They say if you are asked something once, just respond via email, but if you get asked twice, then blog about it. I’m taking that approach with this one by showing how to get times and distances using the Google Maps API for both
R and
Python (if you’re looking for the
Python version, you can find it
here).
I’ve had to help provide drive distances and times on numerous occasions, often provided in a large Excel file of cities and countries or postal codes. Clearly, nobody wants to go about placing each item into Google Maps and then entering that value back into their spreadsheet. Who has time for that?
Typically, this comes in the form of a bunch of cities or postal codes to get distances to and from, so let’s put a data frame together with these pairs.
library(knitr)
locations = data.frame(origin_city = c("Hamburg", "Toronto", "Sucre",
"Jaipur", "Wellington"),
origin_country = c("Germany", "Canada", "Bolivia",
"India", "New Zealand"),
destination_city = c("Zurich", "New York", "Santiago",
"Bengaluru", "Auckland"),
destination_country = c("Switzerland", "USA", "Chile",
"India", "New Zealand"))
kable(locations, "markdown", align = "l")
| Hamburg |
Germany |
Zurich |
Switzerland |
| Toronto |
Canada |
New York |
USA |
| Sucre |
Bolivia |
Santiago |
Chile |
| Jaipur |
India |
Bengaluru |
India |
| Wellington |
New Zealand |
Auckland |
New Zealand |
In my opinion, the best package to use for this is
gmapsdistance. Just like for
Python's package, you can get an API key to
here. Unlike the
Python version, I’ve actually found that the key isn’t always necessary for whatever reason. Keep in mind that you only have
2,500 free calls to the API per day. So if you have additional distances to calculate, then consider paying for it, or spreading your load across multiple days (or get a friend’s key, whatever works).
library(gmapsdistance)
key <- "Your Key Here!"
We’ll need to do one thing to our data, and that’s combine the city and country names with ‘+’ and fill in any blanks.
origin <- gsub(" ", "+",
paste(
locations$origin_city, locations$origin_country,
sep = "+"))
destination <- gsub(" ", "+",
paste(
locations$destination_city, locations$destination_country,
sep = "+"))
locs <- data.frame(origin, destination)
kable(locs, "markdown", align = "l")
| Hamburg+Germany |
Zurich+Switzerland |
| Toronto+Canada |
New+York+USA |
| Sucre+Bolivia |
Santiago+Chile |
| Jaipur+India |
Bengaluru+India |
| Wellington+New+Zealand |
Auckland+New+Zealand |
With the data ready, we’re set to send it to the Google Maps API. Implementation of this is incredibly straightforward and easy to use.
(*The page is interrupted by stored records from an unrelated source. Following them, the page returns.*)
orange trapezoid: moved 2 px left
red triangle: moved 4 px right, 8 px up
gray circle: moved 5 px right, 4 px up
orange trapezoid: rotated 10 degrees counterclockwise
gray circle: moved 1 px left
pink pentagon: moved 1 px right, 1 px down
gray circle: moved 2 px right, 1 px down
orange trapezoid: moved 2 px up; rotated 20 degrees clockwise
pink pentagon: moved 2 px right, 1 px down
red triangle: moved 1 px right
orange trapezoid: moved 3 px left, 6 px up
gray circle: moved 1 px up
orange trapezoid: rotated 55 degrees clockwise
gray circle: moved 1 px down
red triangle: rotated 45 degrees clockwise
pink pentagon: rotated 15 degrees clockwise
You could simply call it and apply it to the vectors in the data frame, but you’d get values for each city combination, and not all of them have driving distances between them considering many are on different continents. Plus, that may not always be necessary and you have a limited number of calls to the API you can make anyway. So it’s better to be wise about how you use them.
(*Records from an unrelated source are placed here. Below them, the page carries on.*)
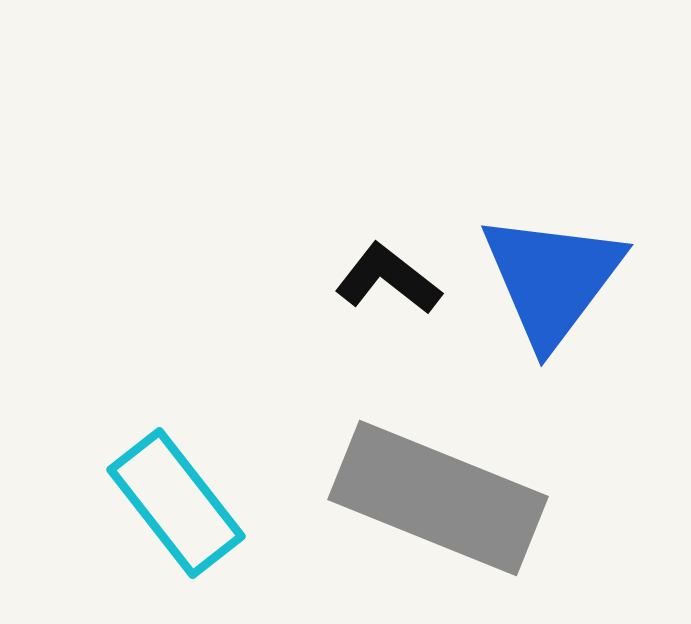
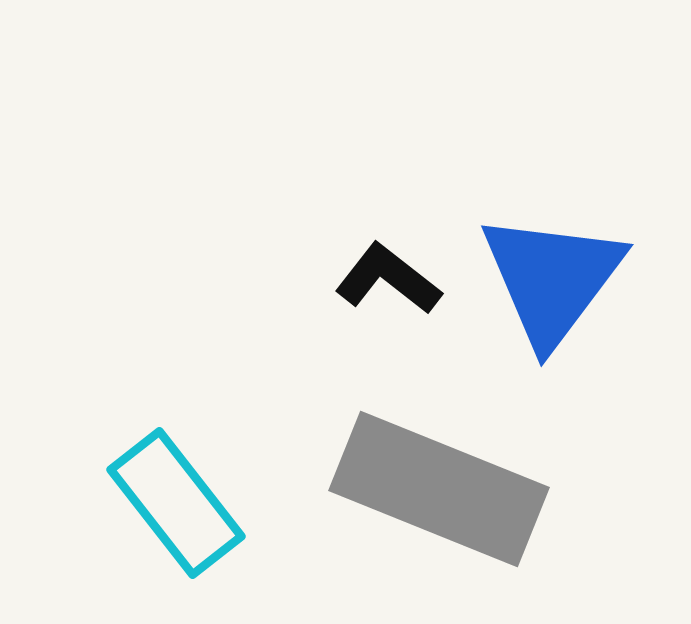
gray rectangle: moved 1 px right, 9 px up
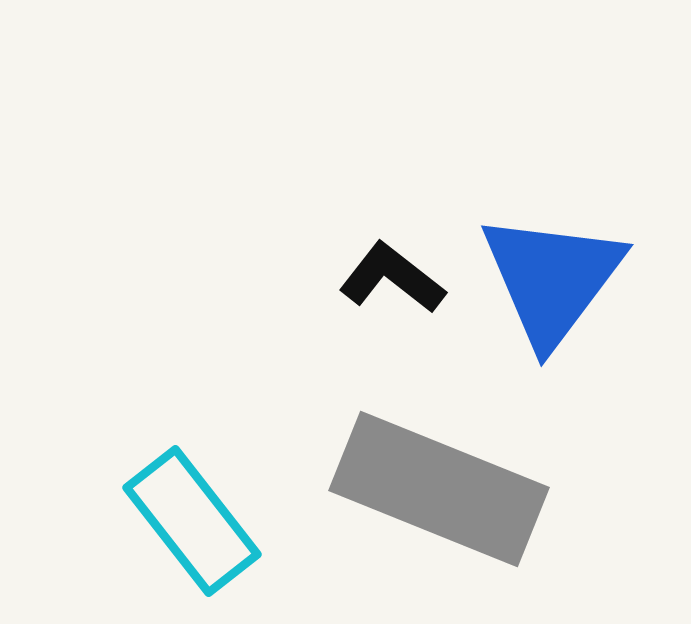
black L-shape: moved 4 px right, 1 px up
cyan rectangle: moved 16 px right, 18 px down
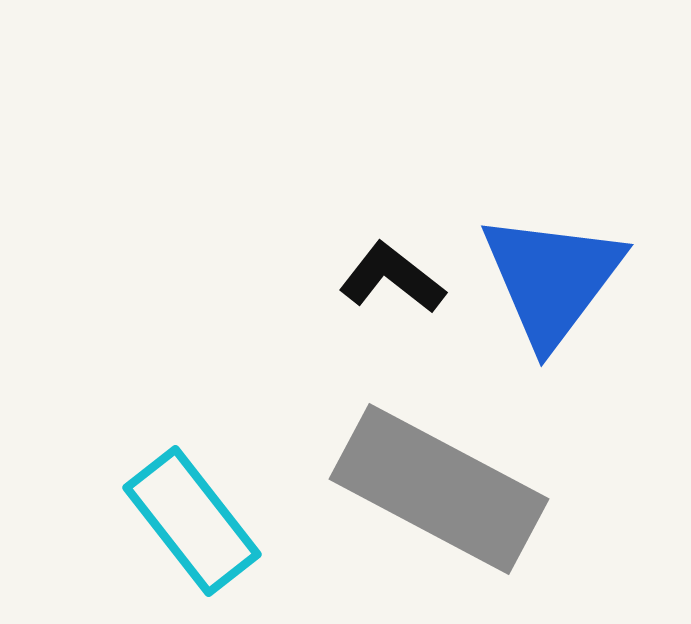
gray rectangle: rotated 6 degrees clockwise
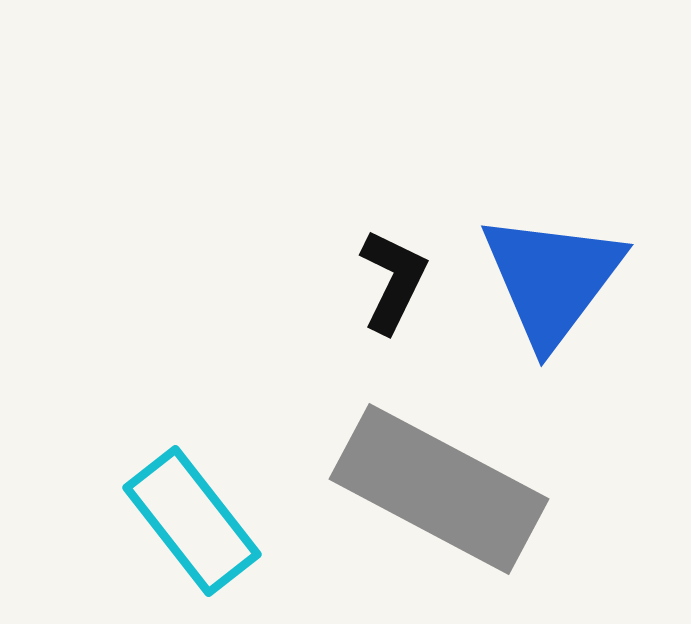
black L-shape: moved 1 px right, 3 px down; rotated 78 degrees clockwise
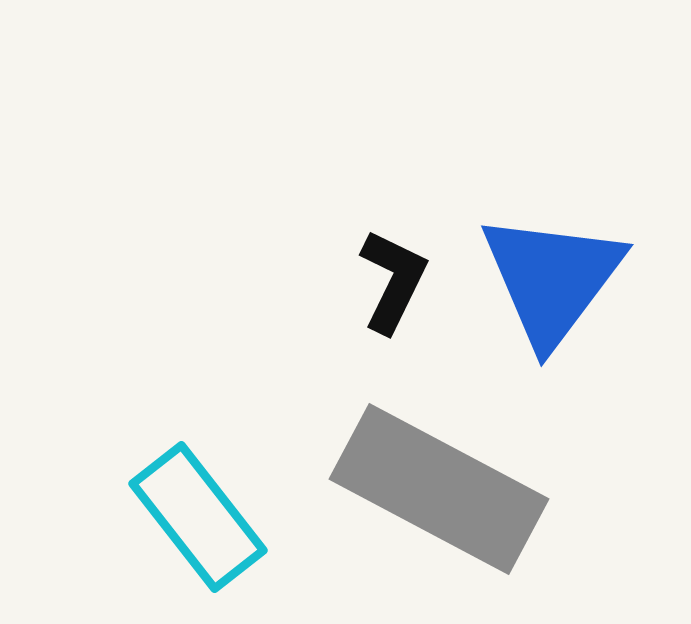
cyan rectangle: moved 6 px right, 4 px up
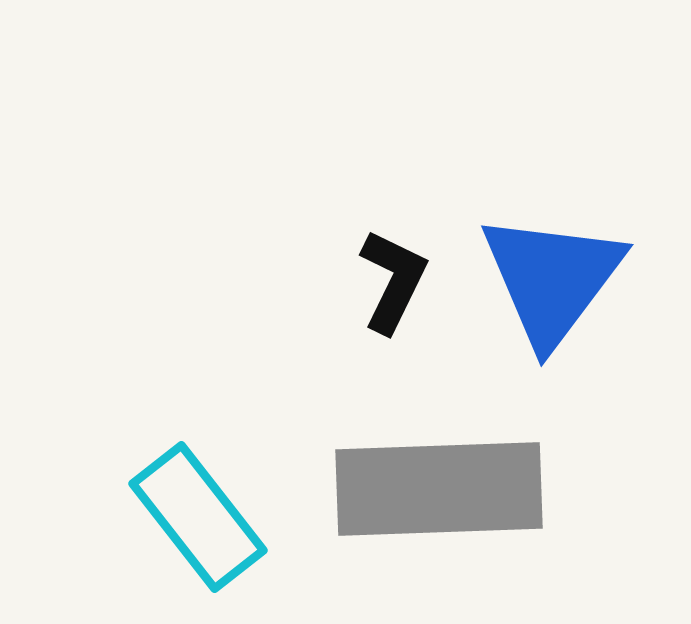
gray rectangle: rotated 30 degrees counterclockwise
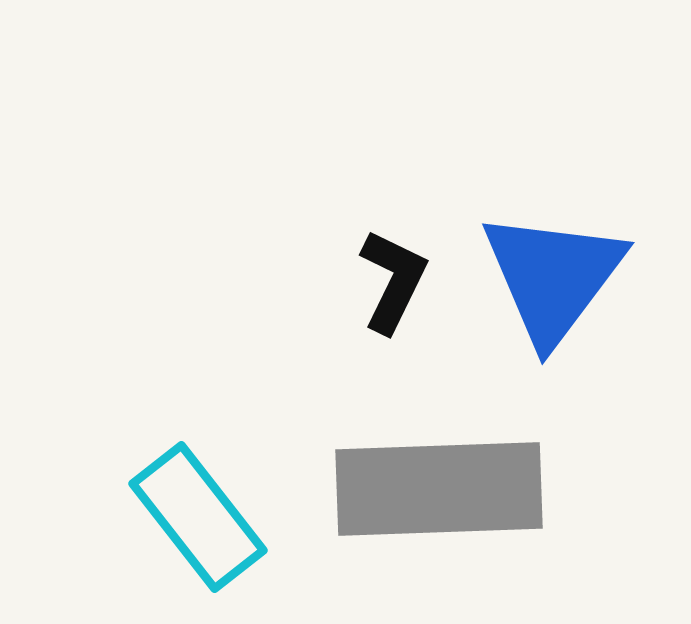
blue triangle: moved 1 px right, 2 px up
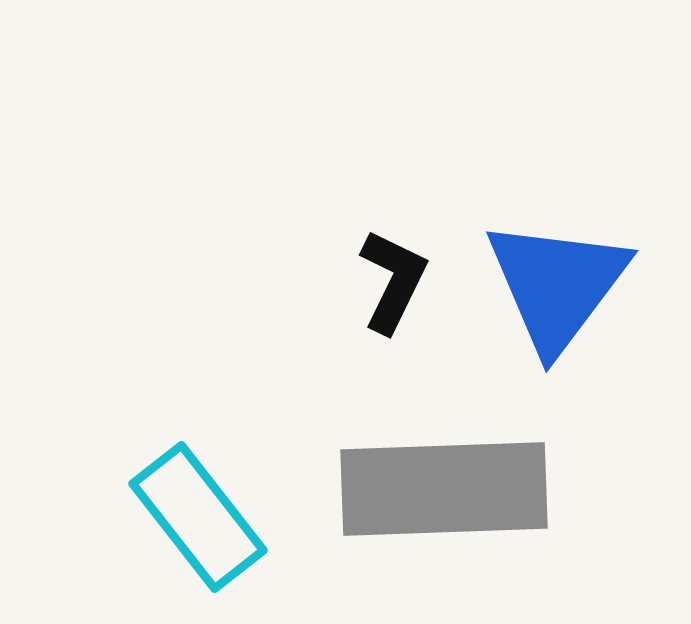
blue triangle: moved 4 px right, 8 px down
gray rectangle: moved 5 px right
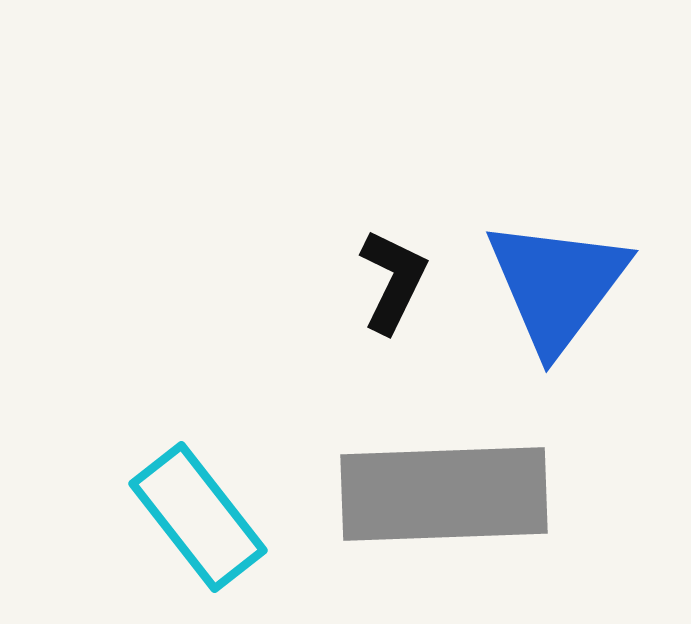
gray rectangle: moved 5 px down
You’ll notice too, that the result is a list of three, which gives the estimated time it takes, distance, and status (i.e. whether a route exists or not). If you want any one of these in particular, you can extract them by indexing the list or using
$Time,
$Distance,
$Status.
results <- t(mapply(function(x, y) gmapsdistance(origin = x,
destination = y,
mode = "driving"),
locs$origin, locs$destination))
rownames(results) <- NULL
locations <- cbind(locations, results)
kable(locations, "markdown", align = "l")
| Hamburg |
Germany |
Zurich |
Switzerland |
30143 |
865780 |
OK |
| Toronto |
Canada |
New York |
USA |
28028 |
789792 |
OK |
| Sucre |
Bolivia |
Santiago |
Chile |
99951 |
2318802 |
OK |
| Jaipur |
India |
Bengaluru |
India |
117000 |
2001939 |
OK |
| Wellington |
New Zealand |
Auckland |
New Zealand |
28403 |
642828 |
OK |
The time is given in minutes and the distances are in meters by default, so convert those units however you like. Overall, great and easy package to use!